I know I need a 9spd SRAM compatible, but what do the "11-23T, 11-32T, etc" numbers mean? I was looking at the stock cassette on my bike and the largest ring says "34T" on it, so would it be safe to assume I need a 11-34T cassette for my new wheelset?

Thanks for any help..


----------



## kfecteau (Sep 11, 2007)

Well from my experience with cassettes, the numbers mean how many teeth each sprocket has. For example since your largest ring says 34t that means it has 34 teeth. If you are looking to get the same cassette that you have you can count up your teeth on that cassette. Another thing is that you can see what sprocket you run on the most with and you can make sure you have that same sprocket on your new cassette. I hope this helps, sorry if my lingo isn't up to speed. 

-Kyle


----------



## 4slomo (Jul 4, 2006)

This would probably be best moved to the Drivetrain section. 

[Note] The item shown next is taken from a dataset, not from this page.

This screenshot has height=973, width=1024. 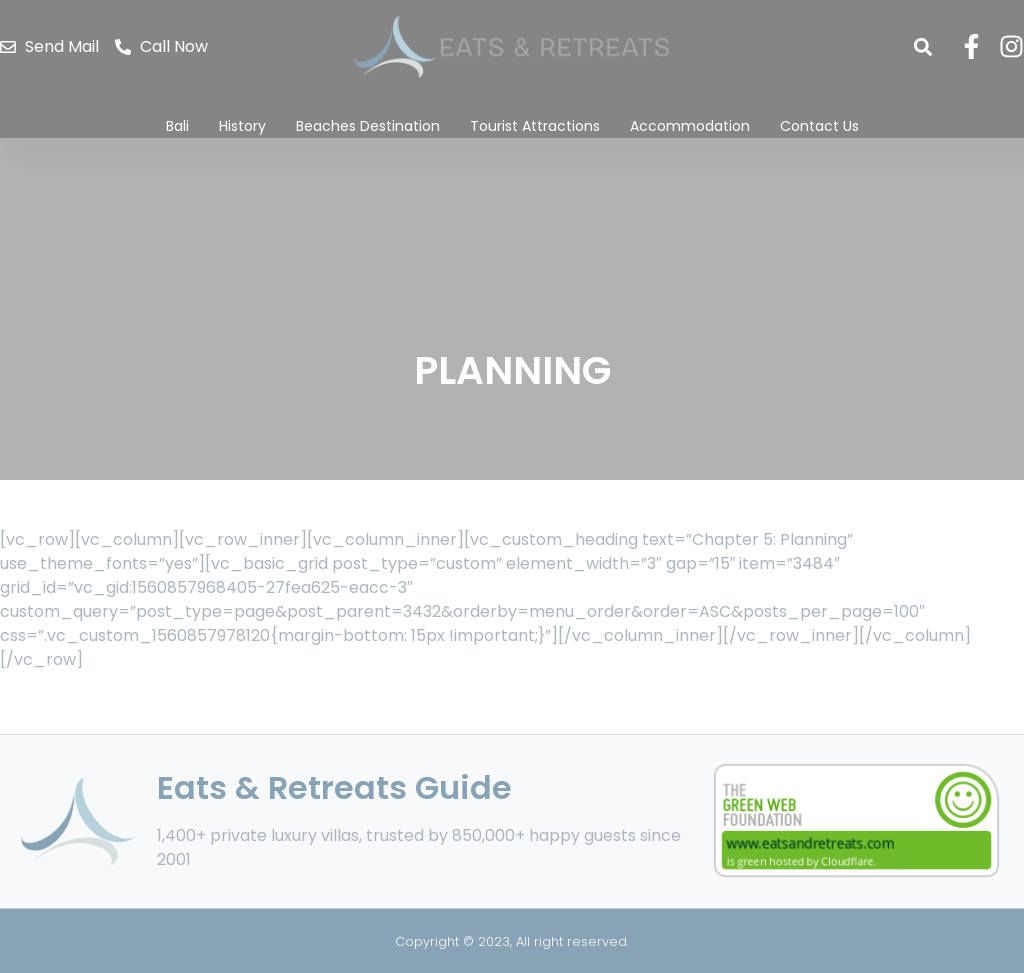 I want to click on Beaches Destination, so click(x=368, y=126).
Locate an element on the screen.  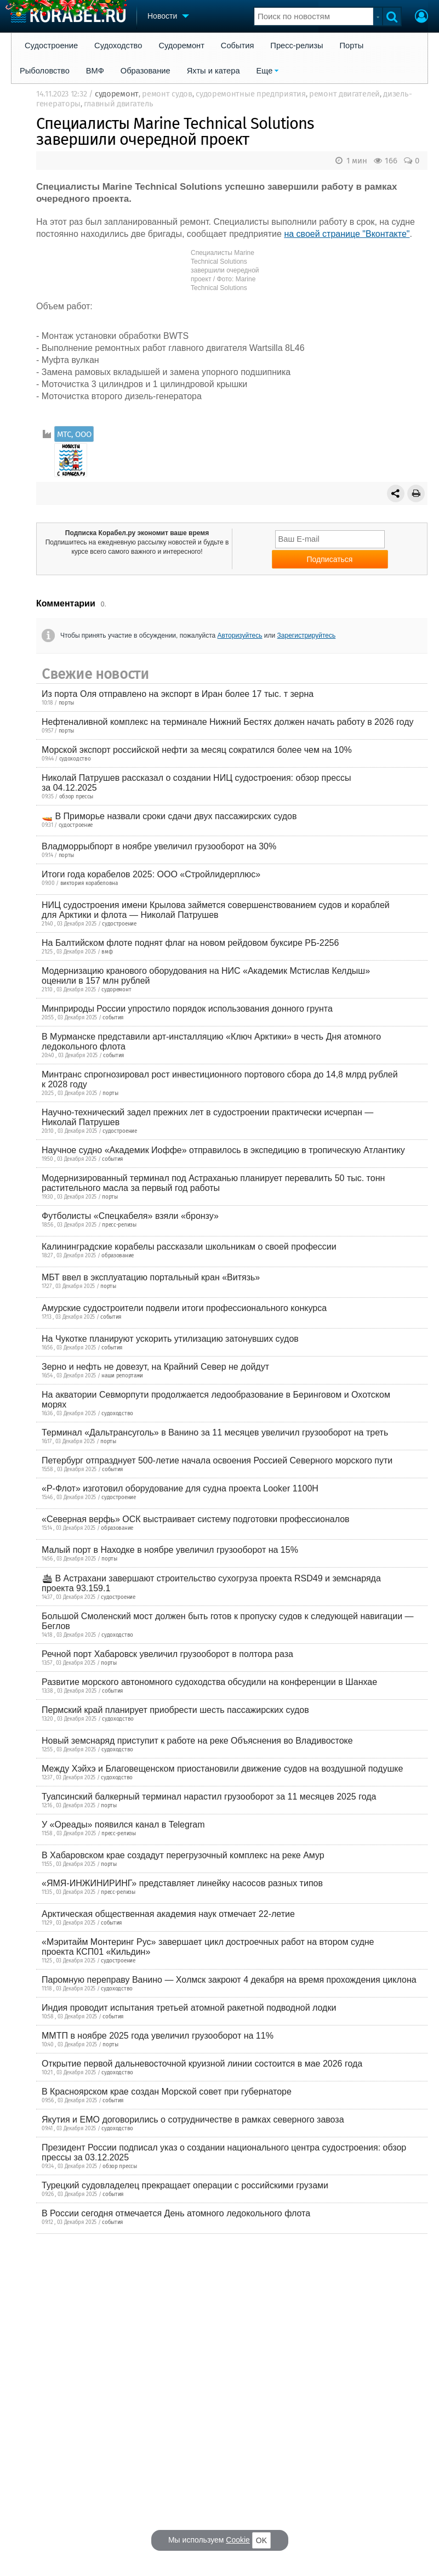 вмф is located at coordinates (106, 952).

If your slicks are for riding on road, you might not need such a low geared cassette, i.e. not as large as 34t large sprocket.


----------



## Thinkly (Apr 9, 2007)

The largest number refers to the largest cog (sprocket) on the cassette. 34 would indicate 34 teeth on your largest cassette. The smallest number refers to the smallest cog on your cassette and the number of teeth on it.

You can change these specs based on your desire and the capacity of your rear derailleur.

That is a basic explanation. Follow this link for a better understanding. http://www.sheldonbrown.com/k7.html


----------